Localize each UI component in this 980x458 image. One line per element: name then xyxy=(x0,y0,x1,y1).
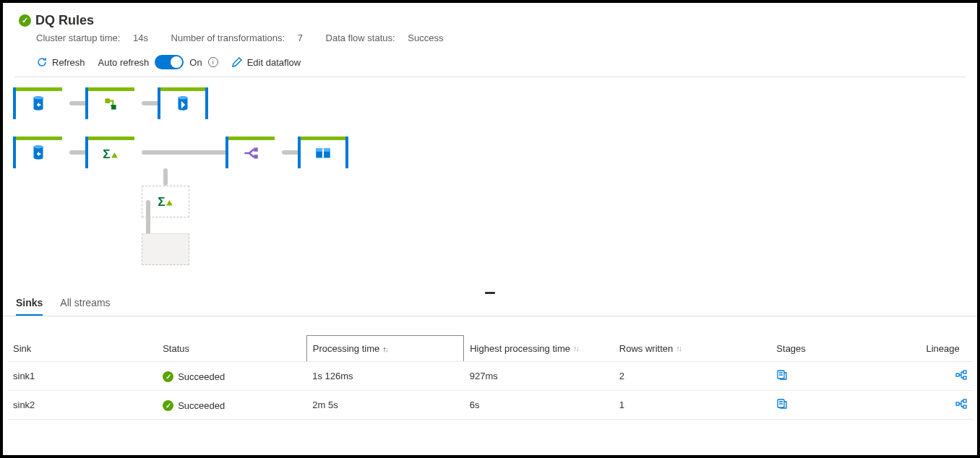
col-rows-written[interactable]: Rows written ↑↓ xyxy=(614,336,770,362)
pencil-icon xyxy=(231,56,243,68)
svg-rect-14 xyxy=(963,371,966,373)
tab-sinks[interactable]: Sinks xyxy=(16,293,43,316)
auto-refresh-label: Auto refresh xyxy=(98,57,150,68)
col-processing-time[interactable]: Processing time ↑↓ xyxy=(306,336,463,362)
database-source-icon xyxy=(29,144,48,165)
transformations-value: 7 xyxy=(298,33,303,43)
cell-sink: sink1 xyxy=(7,362,157,391)
svg-rect-17 xyxy=(956,402,959,405)
cell-status: Succeeded xyxy=(157,362,306,391)
flow-node-source-2[interactable] xyxy=(14,137,62,168)
flow-node-sink-1[interactable] xyxy=(159,87,207,119)
edit-dataflow-label: Edit dataflow xyxy=(247,57,301,68)
cell-lineage xyxy=(920,362,973,391)
cluster-startup-label: Cluster startup time: xyxy=(36,33,120,43)
cell-rows-written: 1 xyxy=(614,391,770,420)
dataflow-diagram: Σ Σ xyxy=(14,77,966,285)
branch-icon xyxy=(241,144,260,165)
cell-sink: sink2 xyxy=(7,391,157,420)
refresh-icon xyxy=(36,56,48,68)
svg-rect-7 xyxy=(254,155,257,158)
table-sink-icon xyxy=(314,144,332,165)
col-stages[interactable]: Stages xyxy=(770,336,920,362)
svg-point-0 xyxy=(34,96,43,99)
table-row[interactable]: sink1 Succeeded 1s 126ms 927ms 2 xyxy=(7,362,973,391)
svg-point-4 xyxy=(34,145,43,148)
svg-rect-2 xyxy=(111,105,116,110)
status-subline: Cluster startup time: 14s Number of tran… xyxy=(14,30,966,51)
cell-processing-time: 1s 126ms xyxy=(306,362,463,391)
refresh-label: Refresh xyxy=(52,57,85,68)
cell-processing-time: 2m 5s xyxy=(306,391,463,420)
col-sink[interactable]: Sink xyxy=(7,336,157,362)
cell-stages xyxy=(770,362,920,391)
tab-all-streams[interactable]: All streams xyxy=(60,293,110,316)
transformations-label: Number of transformations: xyxy=(171,33,285,43)
flow-node-sink-2[interactable] xyxy=(299,137,347,168)
status-success-icon xyxy=(19,14,31,27)
lineage-link-icon[interactable] xyxy=(955,372,967,383)
aggregate-icon: Σ xyxy=(101,144,120,165)
page-title: DQ Rules xyxy=(35,13,94,28)
flow-node-source-1[interactable] xyxy=(14,87,62,119)
table-row[interactable]: sink2 Succeeded 2m 5s 6s 1 xyxy=(7,391,973,420)
sort-icon: ↑↓ xyxy=(382,345,387,353)
stages-link-icon[interactable] xyxy=(776,401,788,412)
sort-icon: ↑↓ xyxy=(676,344,681,353)
flow-status-label: Data flow status: xyxy=(326,33,395,43)
panel-resize-grip[interactable] xyxy=(3,285,977,291)
svg-rect-19 xyxy=(963,405,966,408)
info-icon[interactable]: i xyxy=(208,57,218,67)
flow-node-placeholder[interactable] xyxy=(142,233,189,265)
col-highest-processing-time[interactable]: Highest processing time ↑↓ xyxy=(464,336,614,362)
svg-text:Σ: Σ xyxy=(103,147,110,161)
auto-refresh-state: On xyxy=(189,57,202,68)
cell-lineage xyxy=(920,391,973,420)
aggregate-icon: Σ xyxy=(156,191,175,212)
flow-node-transform-1[interactable] xyxy=(87,87,134,119)
lineage-link-icon[interactable] xyxy=(955,401,967,412)
database-sink-icon xyxy=(173,95,192,116)
edit-dataflow-button[interactable]: Edit dataflow xyxy=(231,56,301,68)
svg-rect-1 xyxy=(105,98,110,103)
database-source-icon xyxy=(29,95,48,116)
stages-link-icon[interactable] xyxy=(776,372,788,383)
status-success-icon xyxy=(163,400,173,411)
svg-rect-13 xyxy=(956,373,959,376)
svg-rect-15 xyxy=(963,376,966,379)
flow-node-branch[interactable] xyxy=(227,137,275,168)
refresh-button[interactable]: Refresh xyxy=(36,56,85,68)
sinks-table: Sink Status Processing time ↑↓ Highest p… xyxy=(7,335,973,420)
svg-point-3 xyxy=(179,96,188,99)
flow-connector xyxy=(163,168,168,186)
svg-rect-18 xyxy=(963,399,966,402)
svg-text:Σ: Σ xyxy=(158,194,165,208)
auto-refresh-toggle[interactable] xyxy=(155,55,184,69)
sort-icon: ↑↓ xyxy=(573,344,578,353)
cell-status: Succeeded xyxy=(157,391,306,420)
flow-status-value: Success xyxy=(408,33,443,43)
flow-node-aggregate-1[interactable]: Σ xyxy=(87,137,134,168)
cell-highest-processing-time: 927ms xyxy=(464,362,614,391)
status-success-icon xyxy=(163,371,173,382)
col-lineage[interactable]: Lineage xyxy=(920,336,973,362)
col-status[interactable]: Status xyxy=(157,336,306,362)
cluster-startup-value: 14s xyxy=(133,33,148,43)
cell-highest-processing-time: 6s xyxy=(464,391,614,420)
cell-stages xyxy=(770,391,920,420)
transform-icon xyxy=(101,95,120,116)
svg-rect-10 xyxy=(322,149,324,158)
cell-rows-written: 2 xyxy=(614,362,770,391)
svg-rect-6 xyxy=(254,147,257,151)
flow-connector xyxy=(142,150,228,155)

### WORK REQUEST:
Leave every image out when you return the material above word for word.

### ANSWER FOR THIS EXERCISE:
Localize each UI component in this 980x458 image. One line per element: name then xyxy=(x0,y0,x1,y1).
col-rows-written[interactable]: Rows written ↑↓ xyxy=(614,336,770,362)
pencil-icon xyxy=(231,56,243,68)
svg-rect-14 xyxy=(963,371,966,373)
tab-sinks[interactable]: Sinks xyxy=(16,293,43,316)
auto-refresh-label: Auto refresh xyxy=(98,57,150,68)
col-processing-time[interactable]: Processing time ↑↓ xyxy=(306,336,463,362)
database-source-icon xyxy=(29,144,48,165)
transformations-value: 7 xyxy=(298,33,303,43)
cell-sink: sink1 xyxy=(7,362,157,391)
svg-rect-17 xyxy=(956,402,959,405)
cell-status: Succeeded xyxy=(157,362,306,391)
flow-node-source-2[interactable] xyxy=(14,137,62,168)
flow-node-sink-1[interactable] xyxy=(159,87,207,119)
edit-dataflow-label: Edit dataflow xyxy=(247,57,301,68)
cell-lineage xyxy=(920,362,973,391)
cluster-startup-label: Cluster startup time: xyxy=(36,33,120,43)
cell-rows-written: 1 xyxy=(614,391,770,420)
dataflow-diagram: Σ Σ xyxy=(14,77,966,285)
branch-icon xyxy=(241,144,260,165)
cell-sink: sink2 xyxy=(7,391,157,420)
refresh-icon xyxy=(36,56,48,68)
svg-rect-7 xyxy=(254,155,257,158)
table-sink-icon xyxy=(314,144,332,165)
col-stages[interactable]: Stages xyxy=(770,336,920,362)
svg-point-0 xyxy=(34,96,43,99)
table-row[interactable]: sink1 Succeeded 1s 126ms 927ms 2 xyxy=(7,362,973,391)
svg-point-4 xyxy=(34,145,43,148)
svg-rect-2 xyxy=(111,105,116,110)
status-subline: Cluster startup time: 14s Number of tran… xyxy=(14,30,966,51)
cell-processing-time: 1s 126ms xyxy=(306,362,463,391)
refresh-label: Refresh xyxy=(52,57,85,68)
cell-processing-time: 2m 5s xyxy=(306,391,463,420)
col-sink[interactable]: Sink xyxy=(7,336,157,362)
cell-stages xyxy=(770,362,920,391)
tab-all-streams[interactable]: All streams xyxy=(60,293,110,316)
transformations-label: Number of transformations: xyxy=(171,33,285,43)
flow-node-sink-2[interactable] xyxy=(299,137,347,168)
status-success-icon xyxy=(19,14,31,27)
lineage-link-icon[interactable] xyxy=(955,372,967,383)
aggregate-icon: Σ xyxy=(101,144,120,165)
page-title: DQ Rules xyxy=(35,13,94,28)
flow-node-source-1[interactable] xyxy=(14,87,62,119)
table-row[interactable]: sink2 Succeeded 2m 5s 6s 1 xyxy=(7,391,973,420)
sort-icon: ↑↓ xyxy=(382,345,387,353)
stages-link-icon[interactable] xyxy=(776,401,788,412)
sort-icon: ↑↓ xyxy=(676,344,681,353)
flow-status-label: Data flow status: xyxy=(326,33,395,43)
panel-resize-grip[interactable] xyxy=(3,285,977,291)
svg-rect-19 xyxy=(963,405,966,408)
info-icon[interactable]: i xyxy=(208,57,218,67)
flow-node-placeholder[interactable] xyxy=(142,233,189,265)
col-highest-processing-time[interactable]: Highest processing time ↑↓ xyxy=(464,336,614,362)
svg-text:Σ: Σ xyxy=(103,147,110,161)
auto-refresh-state: On xyxy=(189,57,202,68)
cell-lineage xyxy=(920,391,973,420)
aggregate-icon: Σ xyxy=(156,191,175,212)
flow-node-transform-1[interactable] xyxy=(87,87,134,119)
lineage-link-icon[interactable] xyxy=(955,401,967,412)
database-sink-icon xyxy=(173,95,192,116)
edit-dataflow-button[interactable]: Edit dataflow xyxy=(231,56,301,68)
svg-rect-1 xyxy=(105,98,110,103)
database-source-icon xyxy=(29,95,48,116)
stages-link-icon[interactable] xyxy=(776,372,788,383)
status-success-icon xyxy=(163,400,173,411)
svg-rect-13 xyxy=(956,373,959,376)
svg-rect-15 xyxy=(963,376,966,379)
flow-node-branch[interactable] xyxy=(227,137,275,168)
refresh-button[interactable]: Refresh xyxy=(36,56,85,68)
sinks-table: Sink Status Processing time ↑↓ Highest p… xyxy=(7,335,973,420)
svg-point-3 xyxy=(179,96,188,99)
flow-connector xyxy=(163,168,168,186)
svg-rect-18 xyxy=(963,399,966,402)
svg-text:Σ: Σ xyxy=(158,194,165,208)
auto-refresh-toggle[interactable] xyxy=(155,55,184,69)
sort-icon: ↑↓ xyxy=(573,344,578,353)
cell-status: Succeeded xyxy=(157,391,306,420)
flow-status-value: Success xyxy=(408,33,443,43)
flow-node-aggregate-1[interactable]: Σ xyxy=(87,137,134,168)
cell-highest-processing-time: 927ms xyxy=(464,362,614,391)
status-success-icon xyxy=(163,371,173,382)
col-lineage[interactable]: Lineage xyxy=(920,336,973,362)
col-status[interactable]: Status xyxy=(157,336,306,362)
cluster-startup-value: 14s xyxy=(133,33,148,43)
cell-highest-processing-time: 6s xyxy=(464,391,614,420)
cell-stages xyxy=(770,391,920,420)
transform-icon xyxy=(101,95,120,116)
svg-rect-10 xyxy=(322,149,324,158)
cell-rows-written: 2 xyxy=(614,362,770,391)
svg-rect-6 xyxy=(254,147,257,151)
flow-connector xyxy=(142,150,228,155)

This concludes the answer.